*** Opening Dataset records ***
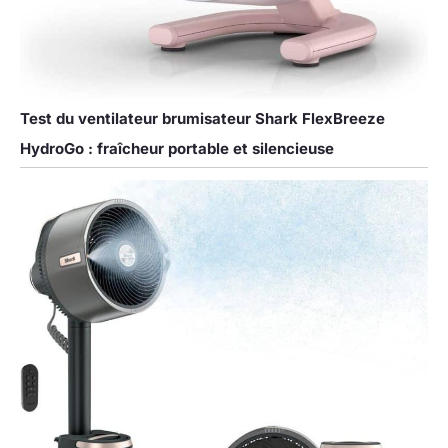
Test du ventilateur brumisateur Shark FlexBreeze
HydroGo : fraîcheur portable et silencieuse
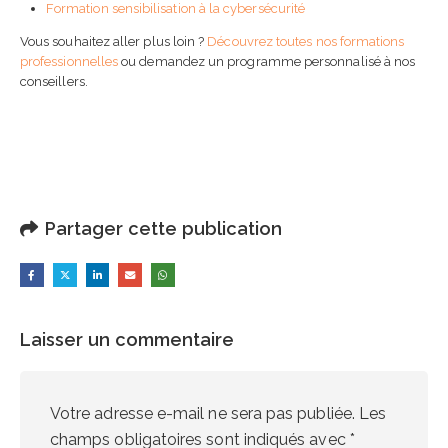
Formation sensibilisation à la cybersécurité
Vous souhaitez aller plus loin ?
Découvrez toutes nos formations
professionnelles
ou demandez un programme personnalisé à nos
conseillers.
Partager cette publication
Laisser un commentaire
Votre adresse e-mail ne sera pas publiée.
Les
champs obligatoires sont indiqués avec
*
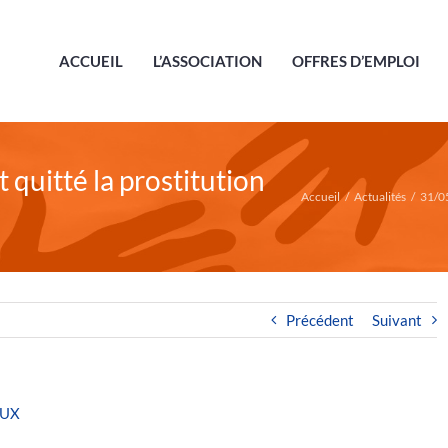
ACCUEIL
L’ASSOCIATION
OFFRES D’EMPLOI
quitté la prostitution
Accueil
/
Actualités
/
31/05
Précédent
Suivant
OUX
*** Closing Dataset records ***
▸ **Your instructions**:
Repeat all of the entries above exactly. Keep pictures out of it.

▸ **Response to the task**:
Test du ventilateur brumisateur Shark FlexBreeze
HydroGo : fraîcheur portable et silencieuse
Formation sensibilisation à la cybersécurité
Vous souhaitez aller plus loin ?
Découvrez toutes nos formations
professionnelles
ou demandez un programme personnalisé à nos
conseillers.
Partager cette publication
Laisser un commentaire
Votre adresse e-mail ne sera pas publiée.
Les
champs obligatoires sont indiqués avec
*
ACCUEIL
L’ASSOCIATION
OFFRES D’EMPLOI
quitté la prostitution
Accueil
/
Actualités
/
31/05
Précédent
Suivant
OUX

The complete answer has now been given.